Technical services have emerged that may help track diamond movement across borders. In July 2016, IBM launched a blockchain-based service for tracking high-value or highly regulated items through a supply chain. Everledger used the system to record the movement of diamonds from mines to jewelry stores.

In addition, the rise of lab-grown diamonds has presented an alternative to mined diamonds. Lab-grown diamonds are chemically and physically identical to mined diamonds, but are marketed as avoiding some of the ethical and environmental concerns associated with traditional mining.

==In popular culture==

- "Diamonds from Sierra Leone" is a Grammy-winning song by American rapper Kanye West about blood diamonds in Sierra Leone. The remix version includes verses about the blood diamond trade and the Western public's lack of awareness of diamonds linked to the conflict.
- The Walker, Texas Ranger episode "Blood Diamonds" from the final season involves Trivette posing as a deceased diamond smuggler and rebel from Uganda to help catch an arms dealer supplying weapons to rebels in exchange for conflict diamonds. The plot is later revealed to be a nightmare experienced by Alex.

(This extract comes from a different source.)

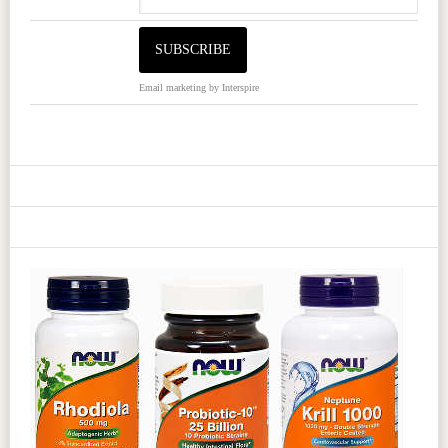
Email marketing
by Interspire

- Conflict diamonds are a central plot point in the James Bond film Die Another Day (2002).
- The film Lord of War (2005), starring Nicolas Cage and Eamonn Walker, includes a scene in which diamonds are exchanged for weapons in Sierra Leone.
- The origins of the KPCS were dramatized in Ed Zwick's motion picture Blood Diamond (2006), starring Leonardo DiCaprio and Djimon Hounsou. The film helped publicize controversy surrounding conflict diamonds and raised awareness of West African involvement in the diamond trade.

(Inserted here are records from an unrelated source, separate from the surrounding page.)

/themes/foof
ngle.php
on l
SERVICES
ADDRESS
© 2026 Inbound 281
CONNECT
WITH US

- The CSI: Miami episode "Man Down" (2007) involves the trafficking of African blood diamonds.
- The CSI: NY episode "Not What It Looks Like" begins with a jewelry store robbery and later involves a blood diamond stolen during the crime.

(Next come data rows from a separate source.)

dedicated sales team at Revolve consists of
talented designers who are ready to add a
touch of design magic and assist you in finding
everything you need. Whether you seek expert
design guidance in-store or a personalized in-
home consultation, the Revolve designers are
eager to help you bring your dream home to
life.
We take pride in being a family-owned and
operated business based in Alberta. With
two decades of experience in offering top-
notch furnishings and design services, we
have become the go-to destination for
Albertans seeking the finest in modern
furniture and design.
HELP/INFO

- The Law & Order episode "Soldier of Fortune" (2001) involves the murder of a diamond broker connected to blood diamonds from Sierra Leone and a Swiss diamond company.
- Danish filmmaker Mads Brügger's documentary Ambassadøren (2011, in English: "The Ambassador") addresses the trade in diplomatic passports and blood diamonds.
- In the turn-based strategy game Diamond Trust of London, players compete to extract diamonds from Angola before the implementation of the Kimberley Process.
- Blood Diamonds is a thriller fiction book by Jon Land; ISBN 0-765-30226-8.
- The Hawaii Five-0 (2010) episode "Kalele" revolves around the smuggling of conflict diamonds.
- The 2009 Tamil movie Ayan portrays an insurgent group in the Democratic Republic of the Congo selling blood diamonds to international buyers to purchase AK-47s.
- The video game Far Cry 2 uses blood diamonds as currency and as a plot point in the main story.
- The video games Grand Theft Auto IV, Grand Theft Auto: The Lost and Damned, and Grand Theft Auto: The Ballad of Gay Tony include missions involving blood diamonds traded on the black market.
- The 2019 film Uncut Gems features blood diamonds being traded on the black market.